Getting Started
Let’s start our Bagua journey!
Migrate from your existing single GPU training code
To use Bagua
, you need make the following changes on your training code:
First, import bagua:
import bagua.torch_api as bagua
Then initialize Bagua's process group:
torch.cuda.set_device(bagua.get_local_rank())
bagua.init_process_group()
Then, use torch's distributed sampler for your data loader:
train_dataset = ...
test_dataset = ...
train_sampler = torch.utils.data.distributed.DistributedSampler(train_dataset,
num_replicas=bagua.get_world_size(), rank=bagua.get_rank())

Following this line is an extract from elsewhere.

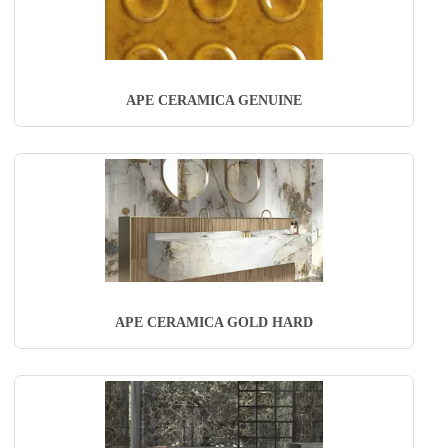
APE CERAMICA GENUINE
APE CERAMICA GOLD HARD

train_loader = torch.utils.data.DataLoader(
train_dataset,
batch_size=batch_size,
shuffle=(train_sampler is None),
sampler=train_sampler,
)
test_loader = torch.utils.data.DataLoader(test_dataset, ...)
Finally, wrap you model and optimizer with bagua by adding one line of code to your original script:
# define your model and optimizer
model = ...
model = model.cuda()
optimizer = ...
# select your Bagua algorithm to use
from bagua.torch_api.algorithms import gradient_allreduce
# wrap your model and optimizer with Bagua
model = model.with_bagua(
[optimizer], gradient_allreduce.GradientAllReduceAlgorithm()
)
More examples can be found here.
Launch job
Bagua has a built-in tool bagua.distributed.launch
to launch jobs, whose usage is similar to Pytorch torch.distributed.launch
.
We introduce how to start distributed training in the following sections.
Single node multi-process training
python -m bagua.distributed.launch --nproc_per_node=8 \
your_training_script.py (--arg1 --arg2 ...)
Multi-node multi-process training (e.g. two nodes)
Node 1: (IP: 192.168.1.1, and has a free port: 1234)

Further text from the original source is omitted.